◆ INPUT FOR THIS TASK ◆
━━━━━━━━

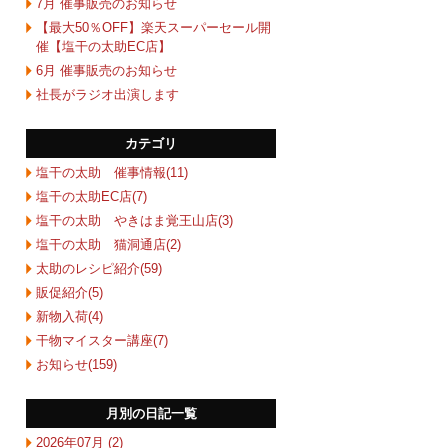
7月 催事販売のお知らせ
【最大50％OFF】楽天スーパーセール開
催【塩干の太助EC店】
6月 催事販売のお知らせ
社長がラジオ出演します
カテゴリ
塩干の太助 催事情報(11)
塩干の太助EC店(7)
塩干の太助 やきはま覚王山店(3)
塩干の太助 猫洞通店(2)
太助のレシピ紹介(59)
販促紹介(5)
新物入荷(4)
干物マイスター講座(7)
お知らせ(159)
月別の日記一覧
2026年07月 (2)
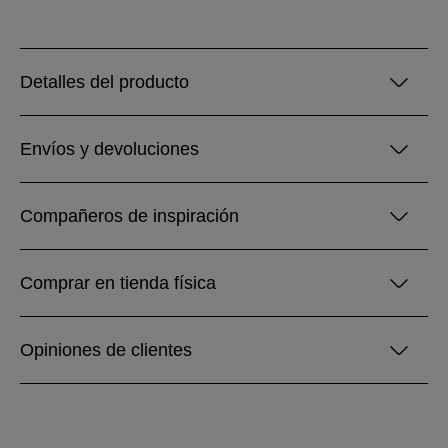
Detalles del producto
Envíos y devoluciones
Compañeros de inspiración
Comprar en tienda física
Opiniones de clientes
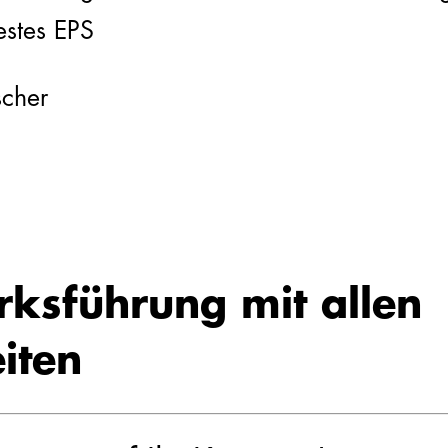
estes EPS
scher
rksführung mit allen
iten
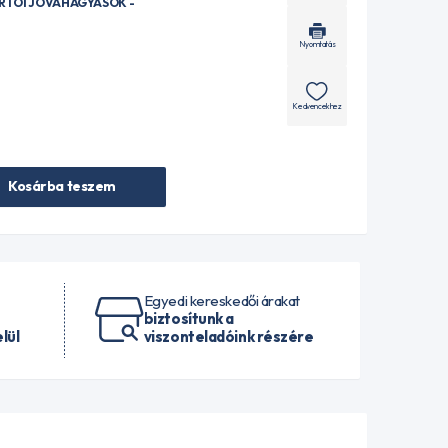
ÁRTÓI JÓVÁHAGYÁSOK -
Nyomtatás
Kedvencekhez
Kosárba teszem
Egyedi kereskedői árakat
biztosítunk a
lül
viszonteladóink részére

━━━━━━━━

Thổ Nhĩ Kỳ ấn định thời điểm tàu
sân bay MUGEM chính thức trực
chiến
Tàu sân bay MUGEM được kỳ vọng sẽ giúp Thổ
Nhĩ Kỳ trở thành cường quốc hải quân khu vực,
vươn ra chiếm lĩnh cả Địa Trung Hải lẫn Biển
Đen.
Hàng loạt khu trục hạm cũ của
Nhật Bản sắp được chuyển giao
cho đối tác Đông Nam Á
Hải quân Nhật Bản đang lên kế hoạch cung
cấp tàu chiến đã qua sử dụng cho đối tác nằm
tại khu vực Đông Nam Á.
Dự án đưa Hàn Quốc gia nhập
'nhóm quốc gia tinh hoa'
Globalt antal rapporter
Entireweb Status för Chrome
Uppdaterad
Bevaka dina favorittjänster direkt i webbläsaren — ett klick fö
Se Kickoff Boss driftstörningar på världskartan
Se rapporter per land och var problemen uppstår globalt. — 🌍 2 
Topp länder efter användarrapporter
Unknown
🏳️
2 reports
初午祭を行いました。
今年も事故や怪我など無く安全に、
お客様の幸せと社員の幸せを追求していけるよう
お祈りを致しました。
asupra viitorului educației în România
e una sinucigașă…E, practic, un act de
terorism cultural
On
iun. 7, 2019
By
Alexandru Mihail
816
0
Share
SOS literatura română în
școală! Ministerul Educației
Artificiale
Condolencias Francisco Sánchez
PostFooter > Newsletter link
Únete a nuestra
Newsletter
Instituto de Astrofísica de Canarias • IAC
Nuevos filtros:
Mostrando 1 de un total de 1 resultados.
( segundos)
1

━━━━━━━━

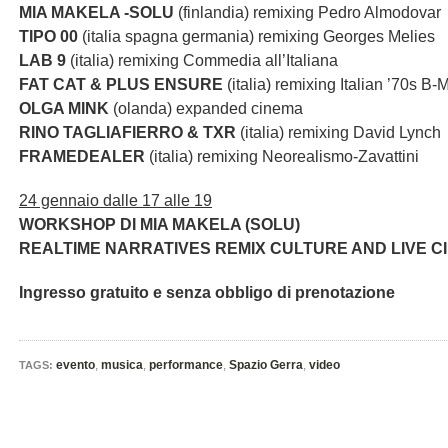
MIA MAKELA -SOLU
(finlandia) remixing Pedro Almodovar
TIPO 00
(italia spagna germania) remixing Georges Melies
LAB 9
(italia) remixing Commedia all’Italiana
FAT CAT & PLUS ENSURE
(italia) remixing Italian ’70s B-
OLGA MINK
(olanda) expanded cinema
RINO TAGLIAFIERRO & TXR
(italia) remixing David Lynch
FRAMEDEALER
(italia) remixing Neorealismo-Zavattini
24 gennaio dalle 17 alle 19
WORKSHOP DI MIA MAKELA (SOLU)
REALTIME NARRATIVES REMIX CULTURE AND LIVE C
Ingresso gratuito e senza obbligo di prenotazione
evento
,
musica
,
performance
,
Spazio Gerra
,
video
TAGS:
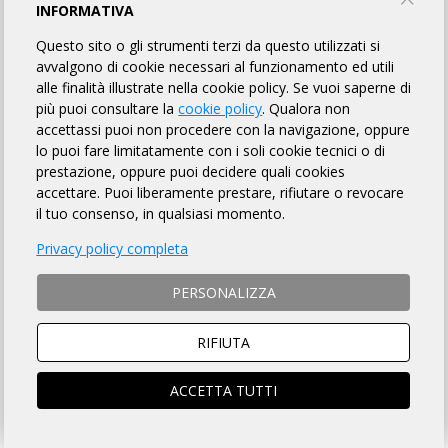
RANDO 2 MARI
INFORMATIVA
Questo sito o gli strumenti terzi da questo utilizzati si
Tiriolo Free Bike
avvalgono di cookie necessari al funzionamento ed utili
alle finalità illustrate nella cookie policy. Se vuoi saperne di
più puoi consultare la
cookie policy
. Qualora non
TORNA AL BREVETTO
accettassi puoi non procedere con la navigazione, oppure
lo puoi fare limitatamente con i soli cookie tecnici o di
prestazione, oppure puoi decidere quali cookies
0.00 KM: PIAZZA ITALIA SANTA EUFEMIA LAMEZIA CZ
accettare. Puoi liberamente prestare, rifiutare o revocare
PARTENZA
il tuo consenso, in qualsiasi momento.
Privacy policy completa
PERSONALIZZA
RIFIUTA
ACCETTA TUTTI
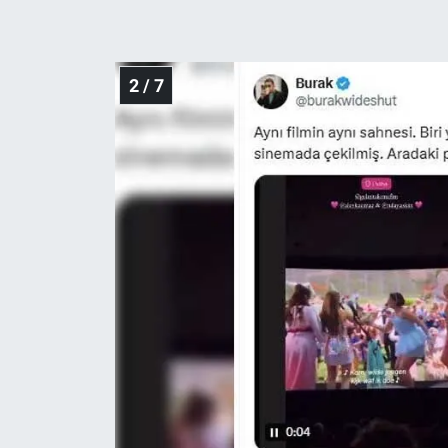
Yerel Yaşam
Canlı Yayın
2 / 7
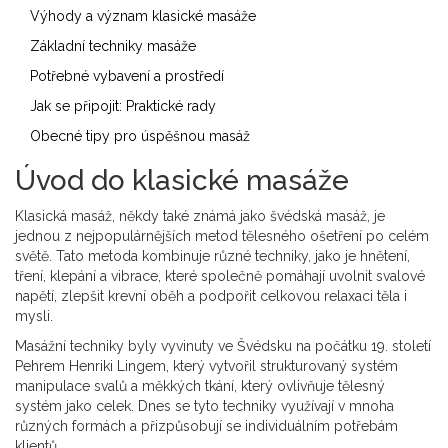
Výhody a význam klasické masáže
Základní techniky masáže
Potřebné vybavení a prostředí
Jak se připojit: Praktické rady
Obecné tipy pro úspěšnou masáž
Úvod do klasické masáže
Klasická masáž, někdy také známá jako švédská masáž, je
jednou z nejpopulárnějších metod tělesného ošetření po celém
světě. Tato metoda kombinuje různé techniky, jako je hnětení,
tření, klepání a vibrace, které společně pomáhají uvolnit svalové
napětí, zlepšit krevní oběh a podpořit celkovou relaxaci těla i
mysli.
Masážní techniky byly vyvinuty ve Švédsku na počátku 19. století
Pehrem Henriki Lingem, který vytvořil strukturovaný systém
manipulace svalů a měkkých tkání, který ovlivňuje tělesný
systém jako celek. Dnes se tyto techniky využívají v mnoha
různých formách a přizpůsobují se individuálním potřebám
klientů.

━━━━━━━━

◆ YOUR INSTRUCTIONS ◆
Working from the entries above, reproduce exactly and only the lines beginning with the line that has "(italia) remixing David Lynch" and ending with the line that has "Klasická masáž, někdy"; omit all pictures.

◆ REPLY ◆
(italia) remixing David Lynch
FRAMEDEALER
(italia) remixing Neorealismo-Zavattini
24 gennaio dalle 17 alle 19
WORKSHOP DI MIA MAKELA (SOLU)
REALTIME NARRATIVES REMIX CULTURE AND LIVE C
Ingresso gratuito e senza obbligo di prenotazione
evento
,
musica
,
performance
,
Spazio Gerra
,
video
TAGS:
RANDO 2 MARI
INFORMATIVA
Questo sito o gli strumenti terzi da questo utilizzati si
Tiriolo Free Bike
avvalgono di cookie necessari al funzionamento ed utili
alle finalità illustrate nella cookie policy. Se vuoi saperne di
più puoi consultare la
cookie policy
. Qualora non
TORNA AL BREVETTO
accettassi puoi non procedere con la navigazione, oppure
lo puoi fare limitatamente con i soli cookie tecnici o di
prestazione, oppure puoi decidere quali cookies
0.00 KM: PIAZZA ITALIA SANTA EUFEMIA LAMEZIA CZ
accettare. Puoi liberamente prestare, rifiutare o revocare
PARTENZA
il tuo consenso, in qualsiasi momento.
Privacy policy completa
PERSONALIZZA
RIFIUTA
ACCETTA TUTTI
Yerel Yaşam
Canlı Yayın
2 / 7
Výhody a význam klasické masáže
Základní techniky masáže
Potřebné vybavení a prostředí
Jak se připojit: Praktické rady
Obecné tipy pro úspěšnou masáž
Úvod do klasické masáže
Klasická masáž, někdy také známá jako švédská masáž, je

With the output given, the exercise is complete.